訪れた人たちは、ゲートの前で「ピース!」なんてしながら写真を撮るでしょう。そして今から30年、50年、100年たったときに、その写真を集めると、風景がどう変わったのかがわかる。「何も変わらなくてよかったね」となるのか、「ああ過去の人たちは違った風景を見ていたんだね」となるのか。最終的には、そういう作品になればいいなと思ってつくりました。大事なのはピースの向こう側、いつも僕は、向こう側にある「未来」を考えながら作品を制作しています。
Echoes - Infinity
Liminal Air-core-
未来の六本木に、僕から要望することはとくにないので(笑)、先ほどのパフォーマンス以外に、この街でやってみたいことをいくつか。まずは、建築というか、新しい空間をつくること。日本では建築家の考えが強くなってしまって、どうしてもアートは飾りとして扱われがちだと思います。でも、もっと環境自体を変えていくようなコラボレーションができるんじゃないかな、と。アイ・ウェイウェイとヘルツォーク&ド・ムーロンが設計した、北京オリンピックのメインスタジアム「鳥の巣」なんて、まるで建築物自体が彫刻のようですよね。。
まずは建築家の方々に、考え方を変えてもらったほうがいいかもしれません。たとえば街の中に置かれれるパブリックアート、現在ではかなり一般的になりましたが、それでも主張しないデザインのものが好まれるし、カラフルで主張の強いものは嫌がられる。それはきっと、自分の建築が邪魔されてしまうからなのかな......。建築家の人たちの理想の街ってなんだろう?言い方は悪いですが、人もいないし生活感もないゴーストタウンなんじゃないかなって思うことがあります。

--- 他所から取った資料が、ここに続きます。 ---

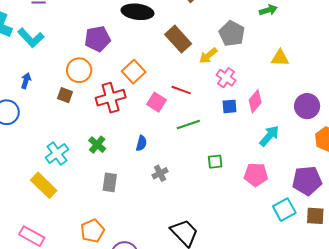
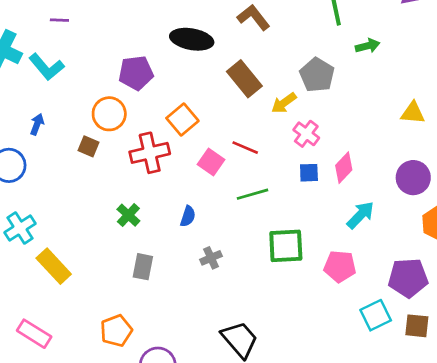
yellow triangle: (280, 58) -> (413, 113), moved
cyan cross: (57, 153) -> (20, 228), moved
green square: (215, 162) -> (286, 246), size x1.8

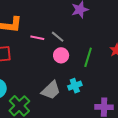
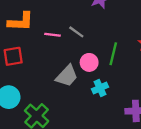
pink circle: (61, 55) -> (89, 62), moved
gray trapezoid: (51, 90) -> (67, 76), moved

最近感じるのは、どんなにいい建物であっても、人はそこに流動的に参加しているだけにすぎなくて、最終的には建物は人を拒んでいるんじゃないかということ。人を拒むんじゃなくて受け入れるようなアート空間、もっといえば彫刻の中に人を住まわせてみたいですね。もしかするとそれは、荒川修作がやっていたような人間を超えていくための空間なのかもしれませんね。
建築家のつくる空間ではなくて、芸術家のつくる空間。壁全面にストリートペインティングをして、それを塗り替えていくのもいいし、ダンサーに1か月レジデンスのように貸し出して自由に遊ばせてみるのもいい。どんなパフォーマンスをしてくれるだろう、どんな変わった使い方、クリエイティビティを発揮したどんな遊びが生まれるんだろう。そうやって、いろいろなジャンルの専門家とコラボして、たえず実験していけば、本当の意味での人間のための空間をつくっていけるかもしれません。
六本木には、子どもを連れてきても放っておける場所がないでしょう? だから主婦とコラボしてみる。あるいは、お年寄りがいないので、おじいちゃんおばあちゃんとコラボしてみる。そうしたら、いつか巣鴨から六本木へシフトチェンジが起こるかもしれない。ワークショップや講座を開いて、どんな空間がいいか、みんなで考えるのもいい。そんな実験的なアート空間、もはや「アート」という名前がついてなくてもいいですね(笑)。
住んだり遊んだりする空間とは、まったく反対の発想でいえば、街なかでテントを張って一晩過ごすのはどうでしょう。六本木でテントを張っている人なんて見たことあります? ないでしょう? そう、まさにアートナイトならぬ「テントナイト」。東京ミッドタウンの芝生広場とか、六本木ヒルズの「ママン」の下をテント村にして、みんなでカレーをつくったり、キャンプファイヤーをしたり。
ママン
最近、街でホームレスの人たちを目にすることって少なくなりましたよね? でも昔は、街の中にどこかすき間のような場所がありました。たとえば、「あしたのジョー」で丹下段平がジムを建てた、河原の橋の下とか。言ってみればそこが、人としての最後の「境界域」だったように思えます。でも、いつしかそういう場所を排除し、表面的なきれいさを優先する窮屈な世の中になってしまったのではないでしょうか? だからこそ「テントナイト」です。もしかしたら、震災のときように、本当にそういうことをしなければいけないときが、また来ないとも限りませんし。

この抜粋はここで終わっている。